The lunchroom where the cool kids sit here; the nerds there.

 

Science room when the teacher says, “Pick your Lab partner, you’ll be working together all semester.”

 

English class where introverts are forced to stand up and read infront of everyone their book report.

 

The group project in which 1 person does it all while 1 person does absolutely nothing.

 

The locker room, when everyone gets to see who is developing where and at what rate.

 

Picking teams during gym class and the sense of “please don’t let me be picked last.”

 

Could this be another way to approach today’s reading?  What if the Landowner was an athletic coach who lets everyone play on the team?

 

Imagine this:  The people picked first are the athletically astute, the tall, the agile, the quick, the strong.

 

That would be a winning team, but the coach goes to the theatre department, he gathers the drama geeks and the tech nerds.

 

Now we have a team that will not only win but put on a dang good show while doing it!

 

The coach sees there are others who want to play.  So during lunch, he goes up to the outcast table in the lunch room and says “C’mon, I want you to be part of the team.”

 

Though they may have glasses, acne or funny sounding accents, they get to play alongside the jocks and the drama nerds.

 

Not only are they now a winning team that puts on a good show, but they are a team that has become wonderfully diverse.

 

But that’s not enough.  The coach goes out behind the school building, under the bleachers, and finds the ones who are making out, smoking, skipping class and being oh so goth.

 

The coach says “C’mon, I want you to be part of the team.”

 

At 5 the coach goes to the class delegated as “special education,” the coach reaches out to the students listed as “special needs.”

 

The coach asks “Why aren’t you playing on the team.”

 

To which someone in in a wheelchair says “Because no one will pick us.”

 

To which the coach says ““C’mon, I want you to be part of the team.”

 

Now, there’s a field full of jocks and beauty queens, muscles and mathematicians, computer techs and trombonists, students the shades of brown, black, white, and sunburned.

 

And at the end of the event, the coach says “Congratulations, you have all won the game!

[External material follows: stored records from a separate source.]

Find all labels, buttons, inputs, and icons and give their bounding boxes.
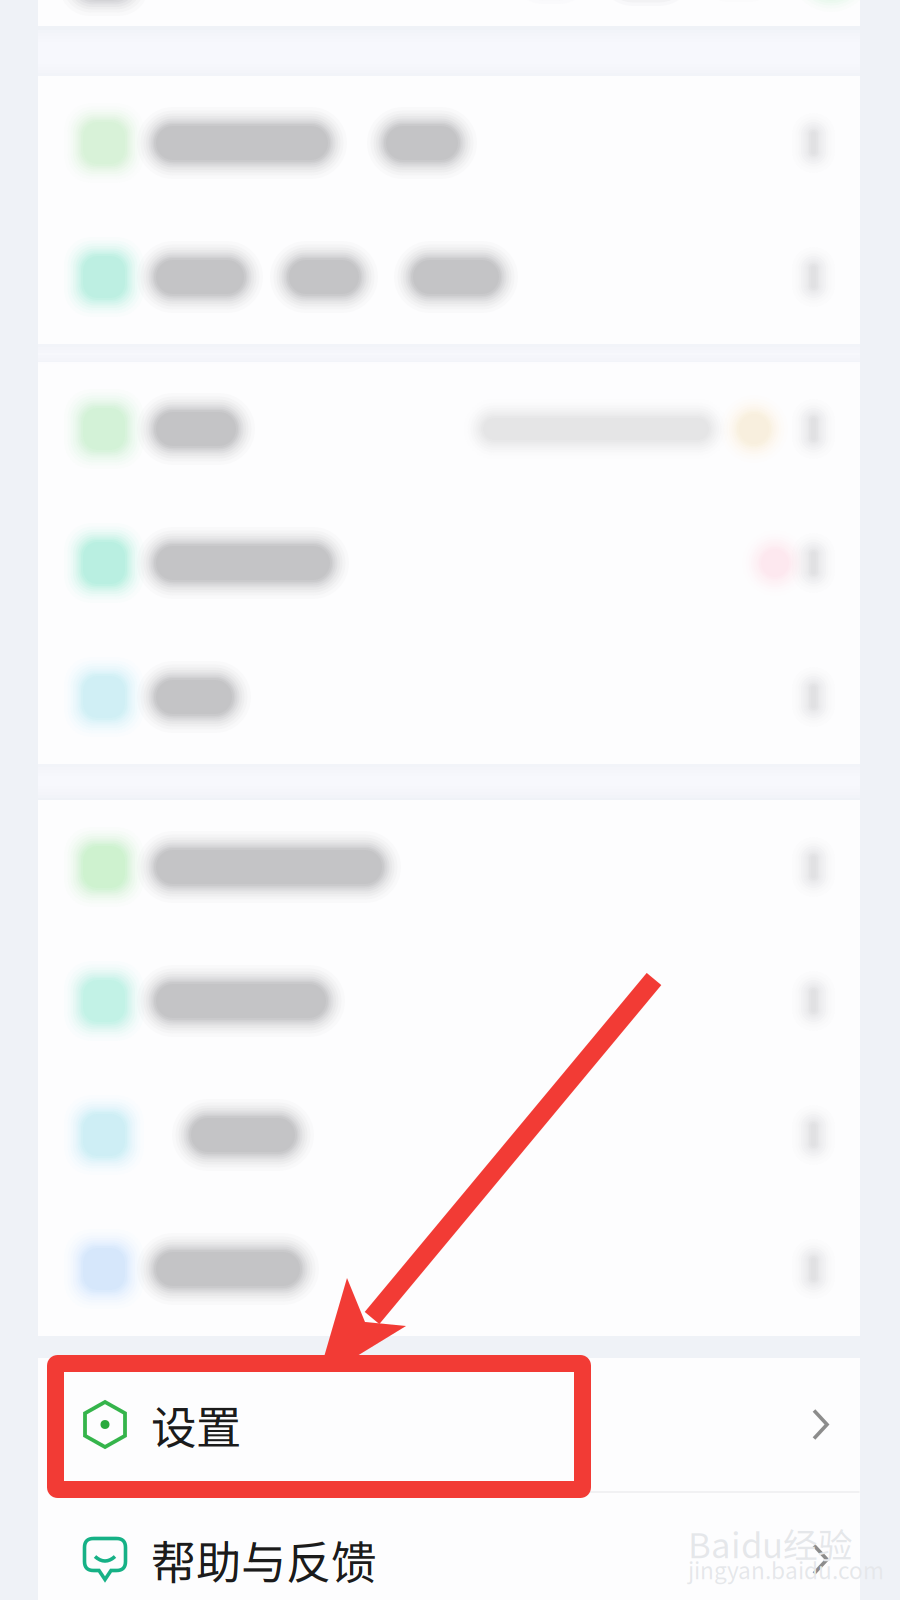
button[interactable]: 设置 — [38, 1358, 860, 1491]
staticText: jingyan.baidu.com — [688, 1553, 884, 1586]
button[interactable]: 帮助与反馈 — [38, 1493, 860, 1600]
staticText: 设置 — [151, 1392, 241, 1457]
staticText: Baidu经验 — [688, 1518, 853, 1568]
staticText: 帮助与反馈 — [151, 1527, 376, 1592]
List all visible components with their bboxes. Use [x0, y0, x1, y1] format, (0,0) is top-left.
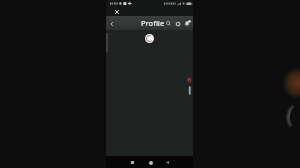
button[interactable]: Settings [173, 19, 182, 28]
button[interactable]: Profile photo [187, 75, 193, 101]
button[interactable]: Recents [128, 158, 137, 167]
staticText: Profile [141, 18, 165, 28]
button[interactable]: Close [113, 8, 121, 16]
button[interactable]: Search [164, 19, 173, 28]
button[interactable]: Back [107, 19, 116, 28]
button[interactable]: Back [163, 158, 172, 167]
button[interactable]: Home [146, 158, 155, 167]
button[interactable]: Notifications [183, 19, 192, 28]
other: Refreshing [145, 34, 154, 43]
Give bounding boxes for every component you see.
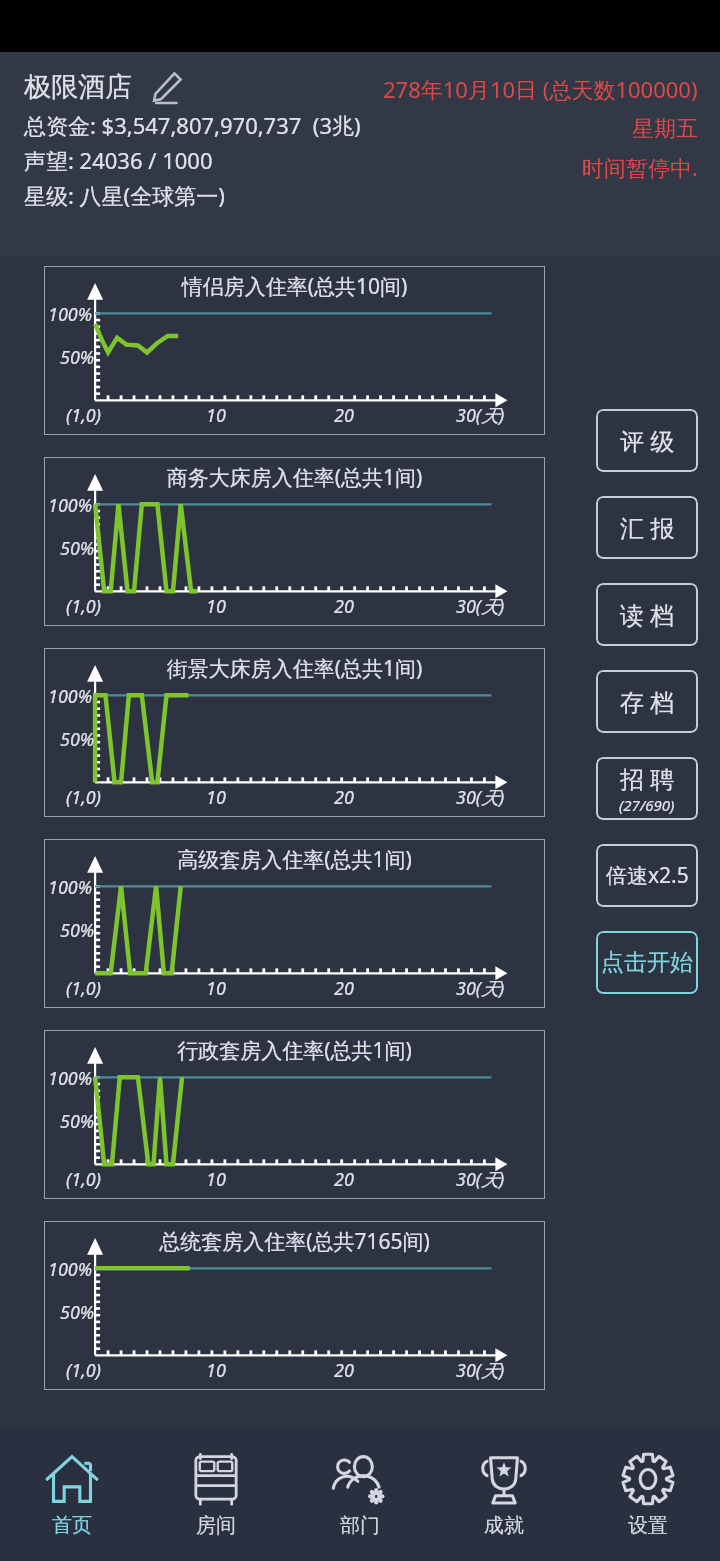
staticText: (1,0) — [66, 594, 101, 619]
staticText: 100% — [48, 493, 93, 518]
staticText: 极限酒店 — [24, 70, 132, 104]
staticText: 评 级 — [620, 424, 675, 457]
staticText: 高级套房入住率(总共1间) — [44, 845, 545, 874]
staticText: (27/690) — [619, 795, 675, 815]
staticText: 首页 — [52, 1513, 92, 1538]
staticText: 星级: 八星(全球第一) — [24, 180, 225, 210]
button[interactable]: 设置 — [576, 1428, 720, 1561]
staticText: 20 — [334, 1167, 354, 1192]
staticText: 20 — [334, 1358, 354, 1383]
button[interactable]: 总统套房入住率(总共7165间) — [44, 1221, 545, 1390]
button[interactable]: 首页 — [0, 1428, 144, 1561]
staticText: 10 — [206, 594, 226, 619]
staticText: 50% — [60, 1300, 95, 1325]
staticText: 商务大床房入住率(总共1间) — [44, 463, 545, 492]
staticText: 50% — [60, 918, 95, 943]
button[interactable]: 部门 — [288, 1428, 432, 1561]
staticText: 读 档 — [620, 598, 675, 631]
button[interactable]: 存 档 — [596, 670, 698, 733]
staticText: 50% — [60, 727, 95, 752]
button[interactable]: Edit hotel name — [146, 66, 188, 108]
staticText: 50% — [60, 1109, 95, 1134]
staticText: 20 — [334, 785, 354, 810]
staticText: 部门 — [340, 1513, 380, 1538]
staticText: 街景大床房入住率(总共1间) — [44, 654, 545, 683]
staticText: 100% — [48, 1066, 93, 1091]
staticText: (1,0) — [66, 785, 101, 810]
staticText: 情侣房入住率(总共10间) — [44, 272, 545, 301]
staticText: 100% — [48, 684, 93, 709]
button[interactable]: 成就 — [432, 1428, 576, 1561]
staticText: 存 档 — [620, 685, 675, 718]
button[interactable]: 评 级 — [596, 409, 698, 472]
button[interactable]: 街景大床房入住率(总共1间) — [44, 648, 545, 817]
button[interactable]: 情侣房入住率(总共10间) — [44, 266, 545, 435]
staticText: 50% — [60, 536, 95, 561]
staticText: 20 — [334, 976, 354, 1001]
staticText: 10 — [206, 403, 226, 428]
staticText: 30(天) — [456, 785, 505, 810]
staticText: 倍速x2.5 — [606, 861, 689, 890]
staticText: 20 — [334, 594, 354, 619]
staticText: 成就 — [484, 1513, 524, 1538]
staticText: 总资金: $3,547,807,970,737 (3兆) — [24, 110, 361, 140]
staticText: 汇 报 — [620, 511, 675, 544]
staticText: 50% — [60, 345, 95, 370]
staticText: 100% — [48, 1257, 93, 1282]
staticText: 10 — [206, 976, 226, 1001]
staticText: 30(天) — [456, 1167, 505, 1192]
button[interactable]: 读 档 — [596, 583, 698, 646]
staticText: 点击开始 — [601, 948, 693, 977]
staticText: 声望: 24036 / 1000 — [24, 145, 213, 175]
staticText: 招 聘 — [620, 762, 675, 795]
staticText: 10 — [206, 785, 226, 810]
staticText: 房间 — [196, 1513, 236, 1538]
button[interactable]: 商务大床房入住率(总共1间) — [44, 457, 545, 626]
staticText: 10 — [206, 1358, 226, 1383]
staticText: 30(天) — [456, 403, 505, 428]
staticText: 278年10月10日 (总天数100000) — [383, 74, 698, 104]
staticText: 100% — [48, 875, 93, 900]
button[interactable]: 点击开始 — [596, 931, 698, 994]
staticText: 时间暂停中. — [582, 152, 698, 182]
staticText: 星期五 — [632, 115, 698, 143]
staticText: (1,0) — [66, 403, 101, 428]
staticText: 总统套房入住率(总共7165间) — [44, 1227, 545, 1256]
button[interactable]: 行政套房入住率(总共1间) — [44, 1030, 545, 1199]
staticText: 设置 — [628, 1513, 668, 1538]
staticText: (1,0) — [66, 1167, 101, 1192]
staticText: 100% — [48, 302, 93, 327]
button[interactable]: 汇 报 — [596, 496, 698, 559]
button[interactable]: 高级套房入住率(总共1间) — [44, 839, 545, 1008]
staticText: (1,0) — [66, 976, 101, 1001]
staticText: 10 — [206, 1167, 226, 1192]
staticText: 30(天) — [456, 1358, 505, 1383]
staticText: 30(天) — [456, 976, 505, 1001]
button[interactable]: 房间 — [144, 1428, 288, 1561]
button[interactable]: 倍速x2.5 — [596, 844, 698, 907]
staticText: 行政套房入住率(总共1间) — [44, 1036, 545, 1065]
staticText: (1,0) — [66, 1358, 101, 1383]
staticText: 20 — [334, 403, 354, 428]
button[interactable]: 招 聘 — [596, 757, 698, 820]
staticText: 30(天) — [456, 594, 505, 619]
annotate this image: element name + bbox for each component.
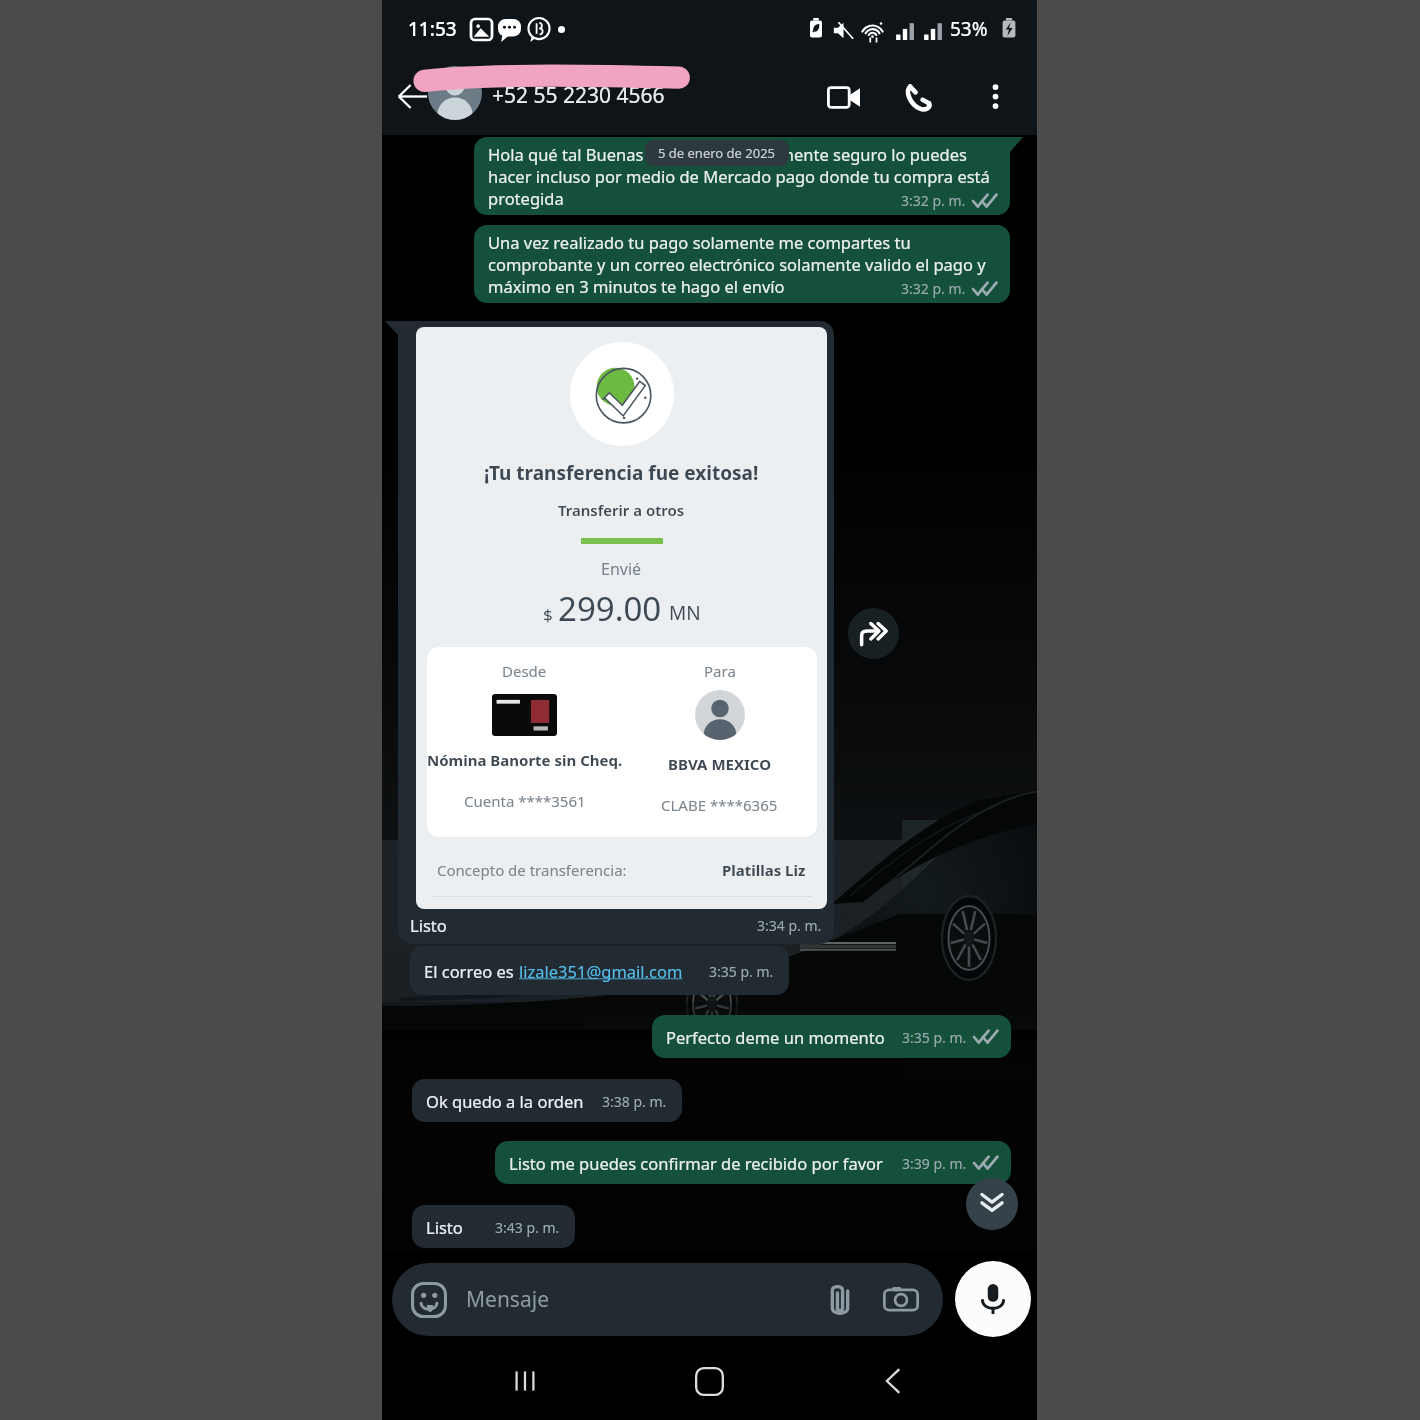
button[interactable]: More options — [967, 68, 1023, 124]
button[interactable]: Voice message — [955, 1261, 1031, 1337]
button[interactable]: Mensaje — [392, 1263, 943, 1336]
staticText: Mensaje — [466, 1285, 549, 1314]
staticText: Hola qué tal Buenas tardes claro totalme… — [488, 143, 967, 165]
button[interactable]: Listo me puedes confirmar de recibido po… — [495, 1141, 1011, 1184]
staticText: Envié — [601, 558, 642, 580]
staticText: Para — [704, 661, 736, 681]
button[interactable]: Scroll to bottom — [966, 1178, 1018, 1230]
staticText: Perfecto deme un momento — [666, 1026, 885, 1048]
staticText: MN — [669, 600, 701, 626]
button[interactable]: Forward — [848, 608, 899, 659]
staticText: 3:38 p. m. — [602, 1092, 667, 1111]
staticText: 3:43 p. m. — [495, 1218, 560, 1237]
staticText: comprobante y un correo electrónico sola… — [488, 253, 986, 275]
staticText: 3:35 p. m. — [709, 962, 774, 981]
staticText: protegida — [488, 187, 564, 209]
staticText: +52 55 2230 4566 — [492, 81, 665, 110]
staticText: máximo en 3 minutos te hago el envío — [488, 275, 785, 297]
button[interactable]: Listo — [412, 1205, 575, 1248]
button[interactable]: Una vez realizado tu pago solamente me c… — [474, 225, 1010, 303]
button[interactable]: El correo es — [410, 946, 789, 995]
button[interactable]: ¡Tu transferencia fue exitosa! — [398, 321, 834, 944]
button[interactable]: Recents — [495, 1351, 555, 1411]
button[interactable]: Ok quedo a la orden — [412, 1079, 682, 1122]
button[interactable]: Camera — [879, 1278, 923, 1322]
staticText: Nómina Banorte sin Cheq... — [427, 750, 622, 770]
staticText: 3:34 p. m. — [757, 916, 822, 935]
staticText: 5 de enero de 2025 — [658, 144, 776, 162]
staticText: lizale351@gmail.com — [519, 960, 683, 982]
staticText: Transferir a otros — [558, 500, 685, 520]
button[interactable]: Back — [863, 1351, 923, 1411]
staticText: Listo — [410, 914, 447, 936]
staticText: Listo me puedes confirmar de recibido po… — [509, 1152, 883, 1174]
button[interactable]: Video call — [814, 68, 872, 126]
staticText: 11:53 — [408, 16, 457, 42]
staticText: ¡Tu transferencia fue exitosa! — [484, 460, 759, 486]
staticText: BBVA MEXICO — [668, 754, 772, 774]
staticText: El correo es — [424, 960, 519, 982]
staticText: 3:32 p. m. — [901, 279, 966, 298]
staticText: 3:39 p. m. — [902, 1154, 967, 1173]
button[interactable]: Back — [384, 68, 440, 124]
staticText: $ — [543, 603, 553, 626]
staticText: 3:35 p. m. — [902, 1028, 967, 1047]
staticText: Cuenta ****3561 — [464, 791, 586, 811]
staticText: 3:32 p. m. — [901, 191, 966, 210]
staticText: hacer incluso por medio de Mercado pago … — [488, 165, 990, 187]
button[interactable]: Attach — [818, 1278, 862, 1322]
staticText: Una vez realizado tu pago solamente me c… — [488, 231, 911, 253]
staticText: CLABE ****6365 — [661, 795, 778, 815]
staticText: Desde — [502, 661, 547, 681]
staticText: Listo — [426, 1216, 463, 1238]
staticText: Concepto de transferencia: — [437, 860, 627, 880]
button[interactable]: Hola qué tal Buenas tardes claro totalme… — [474, 137, 1010, 215]
staticText: 53% — [950, 16, 988, 42]
button[interactable]: Home — [679, 1351, 739, 1411]
button[interactable]: Voice call — [889, 68, 947, 126]
staticText: Ok quedo a la orden — [426, 1090, 584, 1112]
button[interactable]: Perfecto deme un momento — [652, 1015, 1011, 1058]
button[interactable]: Contact photo — [428, 66, 482, 120]
staticText: Platillas Liz — [722, 860, 806, 880]
staticText: 299.00 — [558, 586, 662, 631]
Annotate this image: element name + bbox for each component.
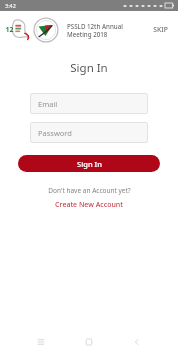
staticText: 12 xyxy=(5,25,14,35)
button[interactable]: SKIP xyxy=(148,21,173,38)
staticText: Sign In xyxy=(77,159,102,169)
button[interactable]: Recent apps xyxy=(26,329,56,355)
staticText: SKIP xyxy=(153,25,168,34)
button[interactable]: Create New Account xyxy=(51,199,127,211)
staticText: Email xyxy=(38,99,58,109)
button[interactable]: Sign In xyxy=(18,155,160,172)
button[interactable]: Password xyxy=(30,122,148,143)
button[interactable]: Email xyxy=(30,93,148,114)
staticText: Don't have an Account yet? xyxy=(48,186,131,195)
staticText: Meeting 2018 xyxy=(67,30,108,38)
staticText: 3:42 xyxy=(5,2,16,9)
staticText: PSSLD 12th Annual xyxy=(67,22,123,30)
button[interactable]: Home xyxy=(74,329,104,355)
staticText: Create New Account xyxy=(55,200,123,210)
staticText: Sign In xyxy=(70,60,108,76)
staticText: Password xyxy=(38,128,72,138)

“Congratulations- you all get 1st prize!”

 

Would that upset you?  Perhaps if you were the jock selected at 7 am; but for the students selected at noon or 5 pm, it would be a joy.

 

...but what if we look at today’s reading another way.

 

What if the vineyard is not a place.  What if the vineyard is a person, and the person is you?

 

And what if the hours actually represented eras in your life?

 

What if the people are you at those different eras.

 

Think of this for a moment.

 

If you were born before 1960 there is a good chance you were raised going to church.

 

Perhaps you got to be that sweet innocent child who got to sing “Jesus Loves Me” and attend Confirmation.

 

But then as you became a teen, go off to college, get your first job, date, church was no longer a priority or a regular thing.

 

Then maybe around the noon hour of your life you have a child, raise a family, so you decide it’s time to go back to church.

 

But then the kids grow up, the kids leave.  And with no more need of Christmas pageants and bake sales, your participation begins to wane.

 

Then there comes that moment- death and disaster break in at the 3 pm hour, and when it does, one may find the desire to come back to church or come back to God….

 

…or some may find themselves pulling further away.

 

Then there is the 5 pm hour in our lives.  The long day has begun to come to a close. 

 

We’ve done it all, we’ve seen it all, we may know it all or discover we don’t know a thing, asking “Was any of it worth it?”

 

And as the night begins to fall…there can be that thought:

 

“Does God still care about me?  Does God still want me to be part of the team?  Am I still a beloved child of Heaven?”

 

To which the owner of the vineyard comes along, extends a hand and says...

 

“Yes.  Yes YOU are!”

 

Maybe today’s parable isn’t about us judging others on what time they “arrive.” 

 

Maybe it’s a story saying -

 

“No matter what hour of life you are in, God is seeking you out, God is extending an invitation to you, God wants YOU.”

 

Maybe the beauty of today’s story is that the Kingdom of God is a place in which there is space for all, a time for all, and a way for all to be part of the team.

 

For that, we can say “amen.”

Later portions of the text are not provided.